Obviously all children are individual and do things at diff times etc,
But has anyone found/uses a good website for looking at developmental milestones
To get an idea of what children should be doing at specific ages just as a guide/point of reference.

Thank you


----------



## Wendy Dee (Jan 10, 2009)

Hi. There is a good book called "from birth to five years" by Mary Sheridan. It is aimed at professionals caring for children but is quite small and simple and easy to refer to x


----------



## GERTIE179 (Apr 20, 2005)

This book is excellent and used by many Health professionals. I would recommend for anyone with under 5 years or adopting as it helps understand what may have been missed too.

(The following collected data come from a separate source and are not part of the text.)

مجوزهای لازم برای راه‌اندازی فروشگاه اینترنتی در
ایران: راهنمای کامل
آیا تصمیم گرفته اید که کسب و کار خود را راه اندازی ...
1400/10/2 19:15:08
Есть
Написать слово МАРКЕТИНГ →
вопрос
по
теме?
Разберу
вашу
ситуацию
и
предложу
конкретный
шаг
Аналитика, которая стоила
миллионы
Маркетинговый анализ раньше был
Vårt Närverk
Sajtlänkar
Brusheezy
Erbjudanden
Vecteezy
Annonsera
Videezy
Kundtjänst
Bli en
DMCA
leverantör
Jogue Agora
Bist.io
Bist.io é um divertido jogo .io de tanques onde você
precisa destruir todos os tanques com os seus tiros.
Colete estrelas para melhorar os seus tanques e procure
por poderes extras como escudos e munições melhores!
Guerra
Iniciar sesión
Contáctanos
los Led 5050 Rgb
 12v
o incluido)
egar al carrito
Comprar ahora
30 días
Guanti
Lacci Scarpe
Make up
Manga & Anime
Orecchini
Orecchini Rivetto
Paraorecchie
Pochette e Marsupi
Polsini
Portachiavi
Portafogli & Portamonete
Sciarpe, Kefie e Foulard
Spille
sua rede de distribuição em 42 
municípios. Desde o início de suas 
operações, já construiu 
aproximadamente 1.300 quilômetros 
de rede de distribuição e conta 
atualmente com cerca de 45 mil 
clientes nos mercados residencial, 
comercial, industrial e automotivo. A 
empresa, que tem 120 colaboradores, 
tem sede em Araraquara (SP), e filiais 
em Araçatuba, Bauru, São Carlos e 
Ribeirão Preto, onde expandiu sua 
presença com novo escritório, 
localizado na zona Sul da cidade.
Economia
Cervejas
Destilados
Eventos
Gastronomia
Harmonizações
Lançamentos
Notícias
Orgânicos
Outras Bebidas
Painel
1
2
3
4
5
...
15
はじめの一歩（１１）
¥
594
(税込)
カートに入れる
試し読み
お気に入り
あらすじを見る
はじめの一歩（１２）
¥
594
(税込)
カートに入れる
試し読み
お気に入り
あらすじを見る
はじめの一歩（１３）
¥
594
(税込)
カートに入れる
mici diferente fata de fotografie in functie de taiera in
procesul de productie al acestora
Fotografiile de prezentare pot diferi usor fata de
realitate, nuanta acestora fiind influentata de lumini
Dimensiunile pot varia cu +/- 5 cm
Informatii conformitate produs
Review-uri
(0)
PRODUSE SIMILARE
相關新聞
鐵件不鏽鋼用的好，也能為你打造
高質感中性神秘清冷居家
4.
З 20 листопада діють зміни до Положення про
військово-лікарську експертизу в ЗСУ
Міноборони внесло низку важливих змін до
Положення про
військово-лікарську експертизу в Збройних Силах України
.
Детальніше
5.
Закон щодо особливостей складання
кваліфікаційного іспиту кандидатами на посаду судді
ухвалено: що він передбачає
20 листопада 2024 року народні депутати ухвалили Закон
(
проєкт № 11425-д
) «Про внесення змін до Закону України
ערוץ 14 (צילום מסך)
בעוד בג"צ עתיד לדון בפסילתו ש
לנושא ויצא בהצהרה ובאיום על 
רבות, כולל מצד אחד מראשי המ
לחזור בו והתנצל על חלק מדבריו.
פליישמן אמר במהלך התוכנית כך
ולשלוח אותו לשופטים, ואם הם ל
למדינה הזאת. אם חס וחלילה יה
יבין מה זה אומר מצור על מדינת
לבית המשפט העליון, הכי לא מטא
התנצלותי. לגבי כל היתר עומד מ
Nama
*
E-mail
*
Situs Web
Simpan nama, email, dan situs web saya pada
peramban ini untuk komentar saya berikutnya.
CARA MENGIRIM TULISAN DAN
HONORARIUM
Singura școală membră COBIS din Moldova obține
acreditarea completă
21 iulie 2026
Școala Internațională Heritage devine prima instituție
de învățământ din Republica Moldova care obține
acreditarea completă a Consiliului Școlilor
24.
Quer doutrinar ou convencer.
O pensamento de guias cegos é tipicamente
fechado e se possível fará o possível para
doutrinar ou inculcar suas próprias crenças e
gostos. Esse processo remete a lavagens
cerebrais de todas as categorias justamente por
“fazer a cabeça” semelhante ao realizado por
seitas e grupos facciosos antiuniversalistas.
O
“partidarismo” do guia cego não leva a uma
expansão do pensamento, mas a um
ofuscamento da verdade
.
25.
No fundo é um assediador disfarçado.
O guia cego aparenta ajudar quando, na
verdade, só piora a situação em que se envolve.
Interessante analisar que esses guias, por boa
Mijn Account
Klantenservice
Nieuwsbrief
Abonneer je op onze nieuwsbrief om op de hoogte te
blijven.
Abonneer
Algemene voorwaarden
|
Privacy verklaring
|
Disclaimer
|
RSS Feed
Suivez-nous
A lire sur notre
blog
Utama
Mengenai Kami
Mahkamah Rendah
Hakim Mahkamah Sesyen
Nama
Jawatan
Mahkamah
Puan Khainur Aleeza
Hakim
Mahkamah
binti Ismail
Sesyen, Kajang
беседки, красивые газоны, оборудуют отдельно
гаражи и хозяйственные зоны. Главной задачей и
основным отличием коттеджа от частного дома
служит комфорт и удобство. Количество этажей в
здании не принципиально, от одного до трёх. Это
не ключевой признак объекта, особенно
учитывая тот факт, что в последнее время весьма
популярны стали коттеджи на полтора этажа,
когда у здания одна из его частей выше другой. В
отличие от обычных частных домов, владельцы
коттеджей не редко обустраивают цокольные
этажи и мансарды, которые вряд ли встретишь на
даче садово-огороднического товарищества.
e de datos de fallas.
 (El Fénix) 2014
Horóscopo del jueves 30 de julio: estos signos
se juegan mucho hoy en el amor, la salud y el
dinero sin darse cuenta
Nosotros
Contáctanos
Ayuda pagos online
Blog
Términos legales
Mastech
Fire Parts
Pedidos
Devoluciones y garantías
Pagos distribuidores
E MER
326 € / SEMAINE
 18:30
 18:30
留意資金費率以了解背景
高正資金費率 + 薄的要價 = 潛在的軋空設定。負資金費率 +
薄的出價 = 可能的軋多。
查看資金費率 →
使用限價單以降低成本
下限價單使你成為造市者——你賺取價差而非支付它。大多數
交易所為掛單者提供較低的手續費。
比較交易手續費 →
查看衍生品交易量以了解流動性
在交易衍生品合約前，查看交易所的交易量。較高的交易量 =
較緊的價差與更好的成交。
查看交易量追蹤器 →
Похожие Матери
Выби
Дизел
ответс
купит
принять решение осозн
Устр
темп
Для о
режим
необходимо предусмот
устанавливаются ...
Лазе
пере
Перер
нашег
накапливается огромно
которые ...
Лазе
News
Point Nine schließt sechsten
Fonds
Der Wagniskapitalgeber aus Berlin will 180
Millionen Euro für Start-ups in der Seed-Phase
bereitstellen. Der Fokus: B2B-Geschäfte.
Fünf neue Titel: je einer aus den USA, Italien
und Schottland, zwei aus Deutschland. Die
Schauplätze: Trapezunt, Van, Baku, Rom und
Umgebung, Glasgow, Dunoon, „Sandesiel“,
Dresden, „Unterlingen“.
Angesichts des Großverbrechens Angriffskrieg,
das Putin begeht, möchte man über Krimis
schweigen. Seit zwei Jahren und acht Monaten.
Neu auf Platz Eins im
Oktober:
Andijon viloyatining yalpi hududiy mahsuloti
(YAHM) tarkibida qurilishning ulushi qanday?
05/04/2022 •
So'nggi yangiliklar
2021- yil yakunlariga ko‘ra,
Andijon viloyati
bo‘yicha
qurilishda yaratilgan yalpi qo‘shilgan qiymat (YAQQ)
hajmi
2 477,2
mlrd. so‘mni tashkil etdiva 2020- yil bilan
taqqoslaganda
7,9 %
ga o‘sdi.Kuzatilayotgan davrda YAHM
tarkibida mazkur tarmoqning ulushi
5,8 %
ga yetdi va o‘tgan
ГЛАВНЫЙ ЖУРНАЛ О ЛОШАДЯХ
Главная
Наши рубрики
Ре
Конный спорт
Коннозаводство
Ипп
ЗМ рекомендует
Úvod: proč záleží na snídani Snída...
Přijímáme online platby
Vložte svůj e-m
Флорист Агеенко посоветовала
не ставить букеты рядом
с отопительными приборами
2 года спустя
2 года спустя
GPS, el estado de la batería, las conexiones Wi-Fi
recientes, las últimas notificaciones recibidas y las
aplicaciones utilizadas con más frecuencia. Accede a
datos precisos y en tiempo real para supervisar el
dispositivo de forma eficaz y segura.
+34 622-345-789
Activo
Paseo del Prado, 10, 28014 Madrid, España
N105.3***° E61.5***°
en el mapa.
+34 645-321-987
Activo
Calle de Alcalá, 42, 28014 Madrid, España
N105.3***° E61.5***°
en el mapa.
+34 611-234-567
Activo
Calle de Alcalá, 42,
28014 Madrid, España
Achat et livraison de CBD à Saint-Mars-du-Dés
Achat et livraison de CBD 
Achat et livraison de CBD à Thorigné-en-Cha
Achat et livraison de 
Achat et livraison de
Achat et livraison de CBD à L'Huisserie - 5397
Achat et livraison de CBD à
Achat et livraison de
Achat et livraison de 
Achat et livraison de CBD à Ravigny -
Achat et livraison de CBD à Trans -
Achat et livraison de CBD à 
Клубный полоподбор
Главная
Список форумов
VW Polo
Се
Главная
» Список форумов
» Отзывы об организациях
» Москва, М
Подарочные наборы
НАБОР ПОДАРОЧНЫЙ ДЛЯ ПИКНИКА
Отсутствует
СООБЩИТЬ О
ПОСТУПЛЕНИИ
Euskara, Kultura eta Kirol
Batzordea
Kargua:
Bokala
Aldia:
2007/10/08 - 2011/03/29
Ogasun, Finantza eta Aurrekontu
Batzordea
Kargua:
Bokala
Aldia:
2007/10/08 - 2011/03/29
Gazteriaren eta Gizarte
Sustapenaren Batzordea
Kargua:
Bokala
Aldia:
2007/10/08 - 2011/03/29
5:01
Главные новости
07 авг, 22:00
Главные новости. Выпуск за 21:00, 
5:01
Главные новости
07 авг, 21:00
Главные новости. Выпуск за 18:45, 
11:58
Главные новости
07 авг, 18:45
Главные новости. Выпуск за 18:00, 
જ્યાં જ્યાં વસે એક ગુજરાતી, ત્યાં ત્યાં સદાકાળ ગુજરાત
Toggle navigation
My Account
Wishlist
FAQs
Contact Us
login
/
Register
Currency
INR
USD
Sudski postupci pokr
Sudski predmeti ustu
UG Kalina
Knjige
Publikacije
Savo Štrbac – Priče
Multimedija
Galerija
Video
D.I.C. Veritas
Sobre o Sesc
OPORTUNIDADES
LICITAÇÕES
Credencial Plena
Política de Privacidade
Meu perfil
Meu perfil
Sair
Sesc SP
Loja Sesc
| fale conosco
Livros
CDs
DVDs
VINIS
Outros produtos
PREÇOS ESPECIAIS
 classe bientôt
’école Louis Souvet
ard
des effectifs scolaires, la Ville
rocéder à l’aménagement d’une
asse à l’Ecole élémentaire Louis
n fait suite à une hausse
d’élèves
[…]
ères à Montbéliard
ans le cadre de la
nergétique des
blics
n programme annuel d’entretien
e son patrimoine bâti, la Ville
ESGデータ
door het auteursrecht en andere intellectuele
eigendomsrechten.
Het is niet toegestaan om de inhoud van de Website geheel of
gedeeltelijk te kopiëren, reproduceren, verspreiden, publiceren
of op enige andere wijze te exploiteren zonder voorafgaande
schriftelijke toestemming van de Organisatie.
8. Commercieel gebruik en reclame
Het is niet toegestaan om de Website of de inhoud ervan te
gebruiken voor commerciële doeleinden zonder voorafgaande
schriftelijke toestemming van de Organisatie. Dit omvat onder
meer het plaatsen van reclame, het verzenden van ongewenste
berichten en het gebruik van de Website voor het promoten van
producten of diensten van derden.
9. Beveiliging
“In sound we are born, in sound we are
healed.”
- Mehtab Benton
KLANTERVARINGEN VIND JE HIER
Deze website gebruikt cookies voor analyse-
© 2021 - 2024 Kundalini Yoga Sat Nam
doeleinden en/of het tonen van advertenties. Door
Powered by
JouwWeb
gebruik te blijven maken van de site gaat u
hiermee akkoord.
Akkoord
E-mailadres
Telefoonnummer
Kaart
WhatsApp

http://www.amazon.co.uk/Mary-Sheridans-Birth-Five-Years/dp/041583354X/ref=sr_1_4?ie=UTF8&qid=1425461838&sr=8-4&keywords=development+milestones

/links


----------



## Flash123 (Jan 29, 2006)

Gertie, ive just bought this on your recommendation and I couldn't agree more. Excellent. Only thing is I got it on my kindle and some tables are a bit difficult to see so I'm also going to order the hard copy.


----------



## GERTIE179 (Apr 20, 2005)

lol Flash - glad I could help - Yes I'm normally a kindle addict but this is one I like as a hard version and helps having it about when meeting with some Profs as shows you know where they should be even though the span within each stage is quite varied.


----------



## Forgetmenot (Jun 22, 2010)

Thank you!

Going to get on Amazon tonight after work x


----------



## DRocks (Sep 13, 2013)

If you want to know anything more specific then just yell.
I use a online system to track our minding kids progress so I can always screen shot for you the more detailed age specific learning outcomes for you.


----------



## Forgetmenot (Jun 22, 2010)

Thanks disney... How's you x any news x


----------